John W. Shrader (born c. 1957) is an American college professor and sports broadcaster, currently working in Nebraska. He is an assistant professor at the College of Journalism and Mass Communications at the University of Nebraska–Lincoln. He does LA Galaxy soccer play-by-play for Time Warner Cable SportsNet. He did play-by-play of the San Jose Earthquakes for Comcast SportsNet Bay Area and Comcast SportsNet California.

For 15 years, he was a sports anchor and talk show host for KNBR (680 AM), San Francisco, known locally as "The Sports Leader." In addition to his regular duties, Shrader was a sideline reporter for the San Francisco 49ers in 2005. He began his Northern California broadcasting career at KNTV (Channel 11) in San Jose as a weekend sports anchor before becoming the weekday sports anchor at KICU (Channel 36) in the same city. He started his broadcast career as a sportscaster and news reporter at NTV Network, KHGI-TV, in Kearney, Nebraska, and was also Sports Director of KHAS-TV in Hastings, Nebraska.

For nearly a decade, Shrader was the radio voice of San Jose State University sports. In 1988 and 1989, Shrader was on the television broadcast crew for the Oakland Athletics. In 2006, Shrader resigned his position with KNBR after 15 years, citing the new owner's difference of opinion regarding his worth to the station.
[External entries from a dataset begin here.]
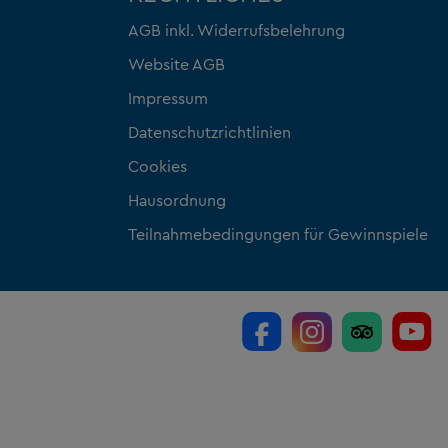
AGB inkl. Widerrufsbelehrung
Website AGB
Impressum
Datenschutzrichtlinien
Cookies
Hausordnung
Teilnahmebedingungen für Gewinnspiele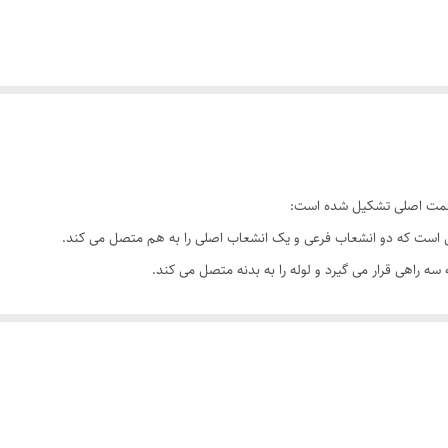
قسمت اصلی تشکیل شده است:
 است که دو انشعاب فرعی و یک انشعاب اصلی را به هم متصل می کند.
 راهی قرار می گیرد و لوله را به بدنه متصل می کند.
جاد یک انشعاب فرعی از یک انشعاب اصلی استفاده می شود. این سه راهی در لوله کشی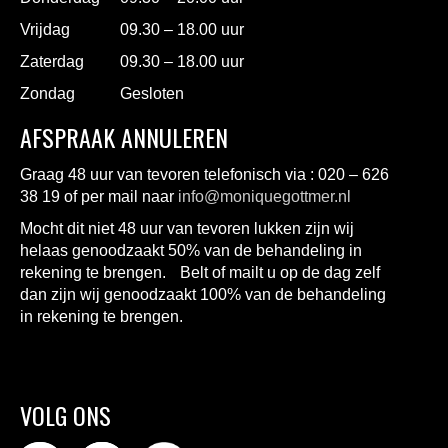
Vrijdag
09.30 – 18.00 uur
Zaterdag
09.30 – 18.00 uur
Zondag
Gesloten
AFSPRAAK ANNULEREN
Graag 48 uur van tevoren telefonisch via : 020 – 626
38 19 of per mail naar
info@moniquegottmer.nl
Mocht dit niet 48 uur van tevoren lukken zijn wij
helaas genoodzaakt 50% van de behandeling in
rekening te brengen. Belt of mailt u op de dag zelf
dan zijn wij genoodzaakt 100% van de behandeling
in rekening te brengen.
VOLG ONS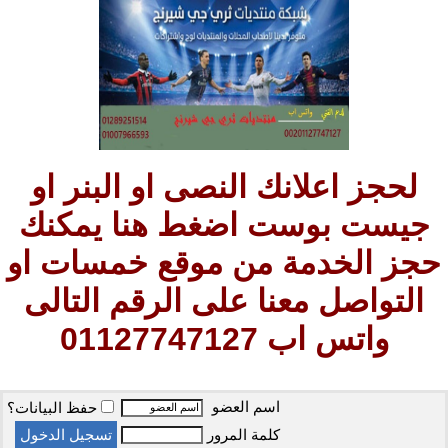
لحجز اعلانك النصى او البنر او
جيست بوست اضغط هنا يمكنك
حجز الخدمة من موقع خمسات او
التواصل معنا على الرقم التالى
واتس اب 01127747127
اسم العضو
حفظ البيانات؟
كلمة المرور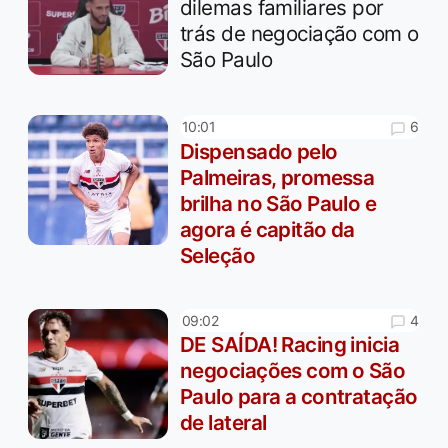
dilemas familiares por
trás de negociação com o
São Paulo
6
10:01
Dispensado pelo
Palmeiras, promessa
brilha no São Paulo e
agora é capitão da
Seleção
4
09:02
DE SAÍDA! Racing inicia
negociações com o São
Paulo para a contratação
de lateral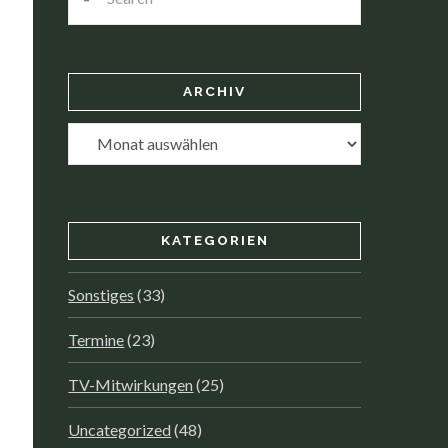
ARCHIV
Archiv
KATEGORIEN
Sonstiges
(33)
Termine
(23)
TV-Mitwirkungen
(25)
Uncategorized
(48)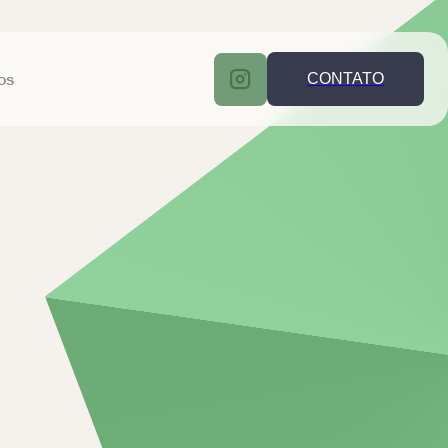
os
CONTATO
Shrader joined play-by-play announcer Randy Hahn and color analyst Drew Remenda on FSN Bay Area (now CSN Bay Area) as the San Jose Sharks intermission host and rink-side reporter for two seasons, beginning in 2007. He won an Emmy in 2009 for his work on a Stanley Cup playoff game.

Shrader has a Master's degree in Mass Communications from San Jose State (2008) and a Bachelor's degree in Journalism from the University of Nebraska–Lincoln. He is a native of Neligh, Nebraska.

==Trivia==
- The likeness of John Shrader was used in NHL 95 by Electronic Arts. Shrader was used to introduce the games and the starting lineups for the two teams. He replaced the likeness of Ron Barr, who introduced the games in NHLPA Hockey 93 and NHL 94. He also introduces tournaments in PGA Tour III and games in MLBPA Baseball, both also by Electronic Arts.
- John Shrader lends his voice to the video game NHL 2K9 by Take2 where he appears as the Intermission Host / Rinkside Reporter, and has done so in NHL 2K10 and NHL 2K11 as well.
He does play-by-play commentary for Los Angeles Galaxy on Time Warner Cable Sportsnet. He has also commentated upon college football and high school football on TWC Sportsnet.